2. Questions and Answers: Addressing the Needs of Children with Disabilities and IDEA’s Discipline Provisions: provides information on 12 key topic areas

3. Positive, Proactive Approaches to Supporting Children with Disabilities: A Guide for Stakeholders a technical assistance document that provides resources, strategies, and evidence-based practices to improve outcomes for children with disabilities. 

SPDG Success!

colorful balloons against a clear sky background

The Ohio SPDG has a strong partnership with the Ohio Statewide Family Engagement Center, led by Barbara Boone.  This collaboration supports a major component of the SPDG, the Partnerships for Literacy initiative, which seeks to promote family engagement in early literacy. The SPDG measures family engagement by assessing their literacy teams’ skill proficiency in developing family engagement plans, assessed by the Family and Community Engagement for Early Literacy Inventory (FACE). Over the course of the five-year grant project, Ohio’s SPDG Project made significant strides in supporting the implementation of a multi-tiered system of support for early language and literacy in schools along with strong systemic support of family engagement.

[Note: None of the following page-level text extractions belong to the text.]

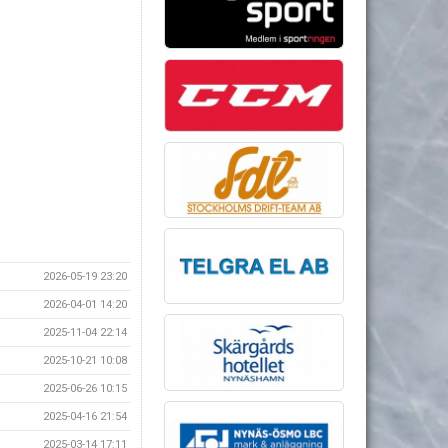
2026-05-19 23:20
2026-04-01 14:20
2025-11-04 22:14
2025-10-21 10:08
2025-06-26 10:15
2025-04-16 21:54
2025-03-14 17:11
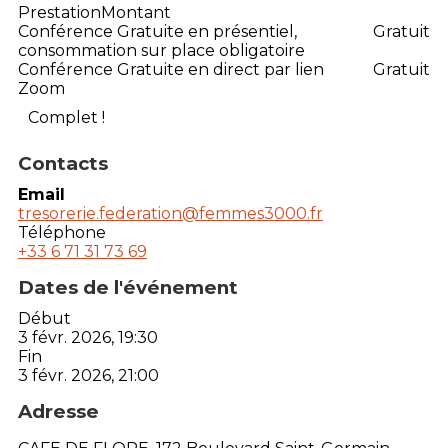
Prestation
Montant
Conférence Gratuite en présentiel,
Gratuit
consommation sur place obligatoire
Conférence Gratuite en direct par lien
Gratuit
Zoom
Complet !
Contacts
Email
tresorerie.federation@femmes3000.fr
Téléphone
+33 6 71 31 73 69
Dates de l'événement
Début
3 févr. 2026, 19:30
Fin
3 févr. 2026, 21:00
Adresse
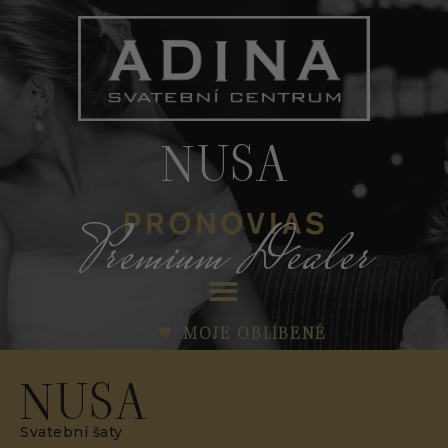
NUSA
Premium Dealer
MOJE OBLÍBENÉ
NUSA
Svatební šaty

The Ohio Statewide Family Engagement Center has produced briefs that provide practical, research-based tips for teachers, counselors, and school leaders on a variety of topics, such as Partnering with Families through Special Education and Partnering with Families to Support Mental Health. And on September 16, 2022, you are invited to join people from around Ohio and the world at their annual free Family Engagement Leadership Summit. Register now or learn more about this event on the Summit Webpage.

Ohio Statewide Family Engagement Center: at The Ohio State University

Improving Professional Learning

Improving Professional Learning

UDL Standards for Professional Learning

Learning Designed UDL School Implementation & Certification Criteria (UDL-SICC) provides 4 elements of universal design for learning (UDL) professional learning: (1) Goal driven; (2) Flexible in responding to staff variability; (3) Supports expert learning; and (4) Integrates job-embedded support.

We will discuss these standards during the September Directors’ Webinar.

Research Roundup

Research Roundup

New WWC Practice Guide: Preparing Young Children for School

The What Works Clearinghouse has released a new practice guide, Preparing Young Children for School. Developed in conjunction with an expert panel, the guide distills contemporary early childhood and preschool education research into seven easily comprehensible and practical recommendations:

  1. Regularly provide intentional, engaging instruction and practice focused on social-emotional skills.
  2. Strengthen children's executive function skills using specific games and activities.
  3. Provide intentional instruction to build children's understanding of mathmatical ideas and skills.
  4. Engage children in conversations about mathmatical ideas and support them in using mathmatical language.
  5. Intentionally plan activities to build children's vocabulary and language.
  6. Build children’s knowledge of letters and sounds.
  7. Use shared book reading to develop children’s language, knowledge of print features, and knowledge of the world.

There will be three webinars on the guide:

  • Social-Emotional Learning and Executive Function will introduce the guide and provide an overview of recommendations on social-emotional learning and executive function. This webinar will occur on Tuesday September 27, 2022, at 12 pm PT/3 pm ET.
  • Mathematical Ideas and Language will provide an overview of recommendations on mathematics instruction and mathematical language. This webinar will occur on Wednesday September 2, 2022, at 12 pm PT/3 pm ET.
  • Vocabulary, Letters, and Shared Book Reading will provide an overview of the recommendations on vocabulary and language; letters and sounds; and shared book reading. This webinar will occur on Thursday September 29, 2022, at 12 pm PT/3 pm ET.
teacher assisting young students

Evaluators' Corner

Blocks spelling SUCCESS next to a ruler

A Scoping Review of the Evaluation and Effectiveness of Technical Assistance
Scott, Jillani, Malpert, Kolodny-Goetz, & Wandersman

Background: Although the benefits of evidence-based practices (EBPs) for advancing community outcomes are well-recognized, challenges with the uptake of EBPs are considerable. Technical assistance (TA) is a core capacity building strategy that has been widely used to support EBP implementation and other community development and improvement efforts. Yet despite growing reliance on TA, no reviews have systematically examined the evaluation of TA across varying implementation contexts and capacity building aims. This study draws on two decades of peer-reviewed publications to summarize the evidence on the evaluation and effectiveness of TA.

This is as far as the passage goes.